Замглавред Кошлокин занервничал. Он лишь недавно был проведен по штату в аппарат среднетолстого журнала, и еще не освоил технику и технологию общения с авторами. Если с теми, кого надо было печатать, дело обстояло относительно просто, — выбор решения совершался помимо, тех, кто приходил с улицы или был заведомо сомнителен в смысле слова или по внешности, Кошлокин еще не обвыкся общаться и обращаться. Он еще не выработал манеры откидываться на стуле и взирать на входящего с высоты художнической непогрешимости, или, уткнувшись в стол, задумчиво и устремленно перекладывать бумаги, бросая мельк взгляда на просителя, или уходить во внутреннее созерцание, чтоб дать понять вопрошающему, что он лезет в святая святых со своими графоманскими текстами, или отпасовать на «загляните через недельку», или с искренним сожалением и волнительно постукивая пальцами по столу, говорить, улыбаясь очаровательно: «надо еще немного поработать с текстами», или «вы знаете, каково сейчас с бумагой?», или «я весьма сожалею, но наш журнал забит поэтическими, прозаическими текстами до — возводятся глаза к потолку — конца ...го года», или... каждый способен при малом и безболезненном усилии воображения воспроизвести все ритуальные выражения, позы, манеры, движения, принятые в подобных случаях. У каждого журнала были свои способы «отшить» просителя, способы передавались от одного поколения редакционного аппарата к другому, совершенствуясь и разнообразясь соответственно прогрессу общества и человечества. Если формальные приемы оказывались для просителя недейственными, включались в работу приемы принципиальные. Автору можно было предложить такие, уродующие произведения, доработки, что автор, будучи человеком порядочным, хватал свою несчастную рукопись и, стеная, уносился прочь, клянясь, что никогда его нога. Если и это не помогало, можно было сделать вид, что рукопись в принципе принимается, но затем, когда автор уходит, а затем многомесячно заглядывает, позванивает, он узнает, что публикация переносится по таким-то и таким-то причинам и скорее всего, будет принята через два, три, четыре, пять, шесть... месяцев. Или вдруг, сделав томно-страшные глаза, сослаться на цензора, который, знаете, что.
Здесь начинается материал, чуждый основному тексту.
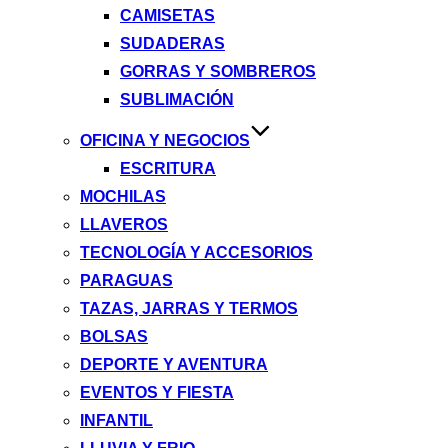
CAMISETAS
SUDADERAS
GORRAS Y SOMBREROS
SUBLIMACIÓN
OFICINA Y NEGOCIOS
ESCRITURA
MOCHILAS
LLAVEROS
TECNOLOGÍA Y ACCESORIOS
PARAGUAS
TAZAS, JARRAS Y TERMOS
BOLSAS
DEPORTE Y AVENTURA
EVENTOS Y FIESTA
INFANTIL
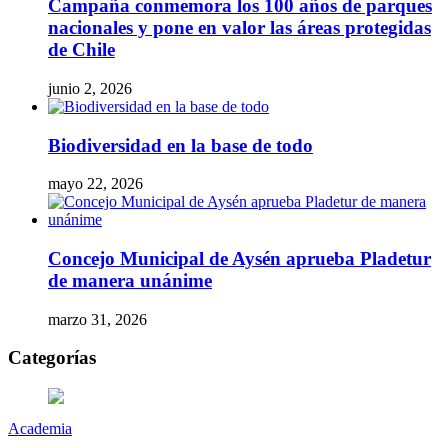
Campaña conmemora los 100 años de parques
nacionales y pone en valor las áreas protegidas
de Chile
junio 2, 2026
Biodiversidad en la base de todo
mayo 22, 2026
Concejo Municipal de Aysén aprueba Pladetur
de manera unánime
marzo 31, 2026
Categorías
Academia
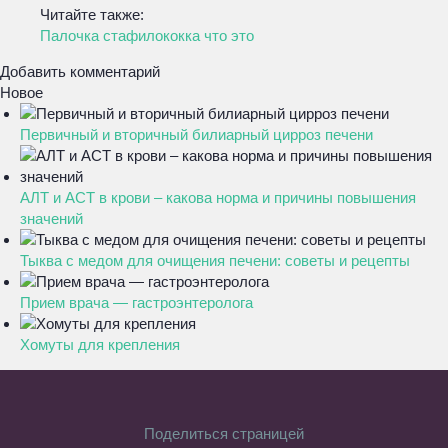
Читайте также:
Палочка стафилококка что это
Добавить комментарий
Новое
Первичный и вторичный билиарный цирроз печени
АЛТ и АСТ в крови – какова норма и причины повышения
значений
Тыква с медом для очищения печени: советы и рецепты
Прием врача — гастроэнтеролога
Хомуты для крепления
Поделиться страницей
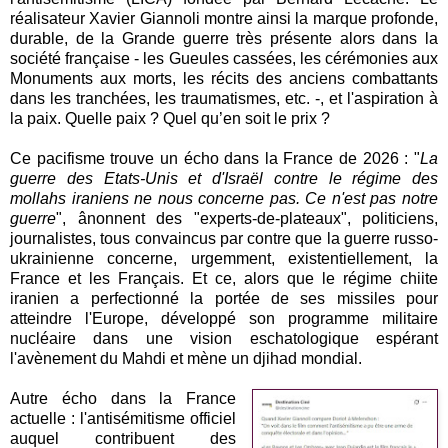
réalisateur Xavier Giannoli montre ainsi la marque profonde,
durable, de la Grande guerre très présente alors dans la
société française - les Gueules cassées, les cérémonies aux
Monuments aux morts, les récits des anciens combattants
dans les tranchées, les traumatismes, etc. -, et l'aspiration à
la paix. Quelle paix ? Quel qu’en soit le prix ?
Ce pacifisme trouve un écho dans la France de 2026 : "
La
guerre des Etats-Unis et d'Israël contre le régime des
mollahs iraniens ne nous concerne pas. Ce n'est pas notre
guerre
", ânonnent des "experts-de-plateaux", politiciens,
journalistes, tous convaincus par contre que la guerre russo-
ukrainienne concerne, urgemment, existentiellement, la
France et les Français. Et ce, alors que le régime chiite
iranien a perfectionné la portée de ses missiles pour
atteindre l'Europe, développé son programme militaire
nucléaire dans une vision eschatologique espérant
l'avènement du Mahdi et mène un djihad mondial.
Autre écho dans la France
actuelle : l'antisémitisme officiel
auquel contribuent des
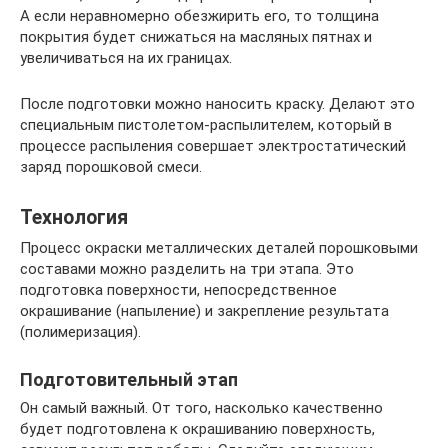
А если неравномерно обезжирить его, то толщина
покрытия будет снижаться на масляных пятнах и
увеличиваться на их границах.
После подготовки можно наносить краску. Делают это
специальным пистолетом-распылителем, который в
процессе распыления совершает электростатический
заряд порошковой смеси.
Технология
Процесс окраски металлических деталей порошковыми
составами можно разделить на три этапа. Это
подготовка поверхности, непосредственное
окрашивание (напыление) и закрепление результата
(полимеризация).
Подготовительный этап
Он самый важный. От того, насколько качественно
будет подготовлена к окрашиванию поверхность,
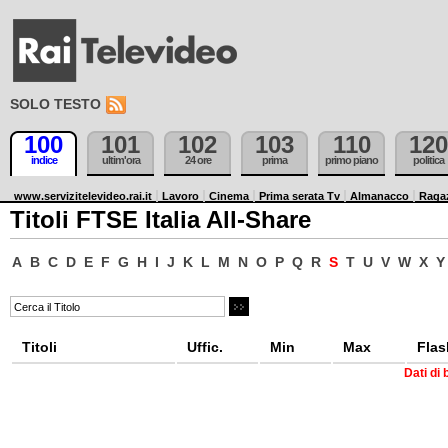
SOLO TESTO
100
101
102
103
110
120
indice
ultim'ora
24 ore
prima
primo piano
politica
www.servizitelevideo.rai.it
Lavoro
Cinema
Prima serata Tv
Almanacco
Raga
Titoli FTSE Italia All-Share
A
B
C
D
E
F
G
H
I
J
K
L
M
N
O
P
Q
R
S
T
U
V
W
X
Y
Titoli
Uffic.
Min
Max
Flas
Dati di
Короче, необстрелянный авторами Кошкин занервничал, когда Егор вошел в кабинет, не имея, собственно, намерения наседать с просьбой о рецензировании рукописи, чтоб, взяв рецензию, выяснять отношения с рецензентом, а просто пришел спросить, прочитал ли Кошолкин предложенный роман и каково его кошолкинское мнение на сей счет.

— Мой роман. — Егор сел напротив и воззрился на замглавреда.

— Помню, — засовал Кошамкин руками по столу, потом выдвинул ящик, выложил рукопись. — Прочитал. — Кошкин хихикнул и неожиданно для себя подмигнул и зачем-то сказал: — Рукописи не горят.

— Еще как, — подмигнул Егор в ответ, — хотите, сейчас здесь сожжем эту?

— Да, — хитро улыбнулся Кошлокин, — а у вас, небось, есть другой экземпляр?

— Ну и что? Зато символично и красиво. Или наоборот: сначала красиво, потом символично.

— Экий вы, — обрел уверенность Кокин, — давайте сначала поговорим... Итак, роман. Так сказать, жанр, да?

— Жанр, — заученно подтвердил Егор, — эпическое произведение, в котором интересы героя и общества предстают как неслиянные и часто противоречат друг другу. Оно хочет сделать его общественным, он хочет сделать оно человечным. Все. Конец цитаты.

— Ловко, — вздохнул Кошлукин, — ловко это у вас приплясывает. Умница вы, хотя и жулик.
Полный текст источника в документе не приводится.